You need to understand that arrays of different lengths are different data types. Just like i16 and i32 are different types, [u8; 2]
and [u8; 4]
are different types. Therefore packing both of them into an array (your first try) does not work, because all elements in an array have to be of the same type. Packing both of them into a Vector (your second try) also does not work, because every element in a vector has to be of the same type.
You therefore have three options:
- Pack them both together using a technique that allows packing variables of different data types together: Using a tuple or using a struct:
struct FileArray {
first: [u8; 4],
second: [u8; 2],
}
fn main() {
let file_struct = FileArray {
first: hex!("CFFAEDFE"),
second: hex!("4D5A"),
};
}
let file_tuple: ([u8; 4], [u8; 2]) = (hex!("CFFAEDFE"), hex!("4D5A"));
- Avoid having different dataypes: While
[u8; 2]
and [u8; 4]
are of diffent type, vectors of different size are of the same type and you can therefore pack two vectors of different length into the same array or vector.

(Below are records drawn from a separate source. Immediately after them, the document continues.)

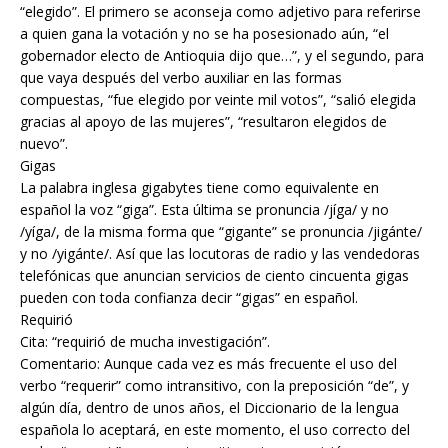
“elegido”. El primero se aconseja como adjetivo para referirse
a quien gana la votación y no se ha posesionado aún, “el
gobernador electo de Antioquia dijo que…”, y el segundo, para
que vaya después del verbo auxiliar en las formas
compuestas, “fue elegido por veinte mil votos”, “salió elegida
gracias al apoyo de las mujeres”, “resultaron elegidos de
nuevo”.
Gigas
La palabra inglesa gigabytes tiene como equivalente en
español la voz “giga”. Esta última se pronuncia /jíga/ y no
/yíga/, de la misma forma que “gigante” se pronuncia /jigánte/
y no /yigánte/. Así que las locutoras de radio y las vendedoras
telefónicas que anuncian servicios de ciento cincuenta gigas
pueden con toda confianza decir “gigas” en español.
Requirió
Cita: “requirió de mucha investigación”.
Comentario: Aunque cada vez es más frecuente el uso del
verbo “requerir” como intransitivo, con la preposición “de”, y
algún día, dentro de unos años, el Diccionario de la lengua
española lo aceptará, en este momento, el uso correcto del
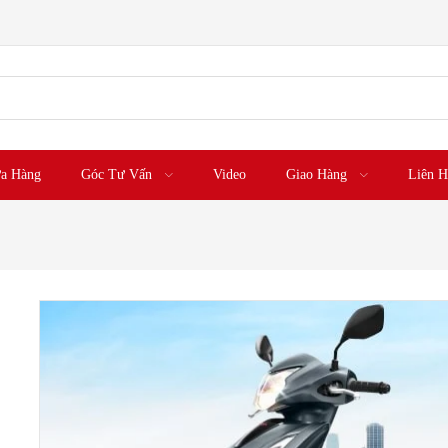
a Hàng
Góc Tư Vấn
Video
Giao Hàng
Liên H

let vec_1: Vec::<u8> = hex!("CFFAEDFE").to_vec();
let vec_2: Vec::<u8> = hex!("4D5A").to_vec();
let vec_ar: [Vec::<u8>; 2] = [vec_1, vec_2];
- Creating a datatype that can be both
[u8; 2]
or [u8; 4]
:
enum FileMagic {
Two([u8; 2]),
Four([u8; 4]),
}
fn main() {
let magic_ar: [FileMagic; 2] = [FileMagic::Four(hex!("CFFAEDFE")), FileMagic::Two(hex!("4D5A"))];
}
Note that the type annotations in my examples are optional.
Memory wise, those three solutions behave differently:
file_tuple stack-allocate 6 bytes (+padding).
vec_ar will stack-allocate 48 bytes (+padding) (a vec is a 24 byte stack allocation) and will heap allocate at least 4 bytes and will heap allocate at least another 2 bytes.
magic_ar will stack-allocate 10 bytes (+padding).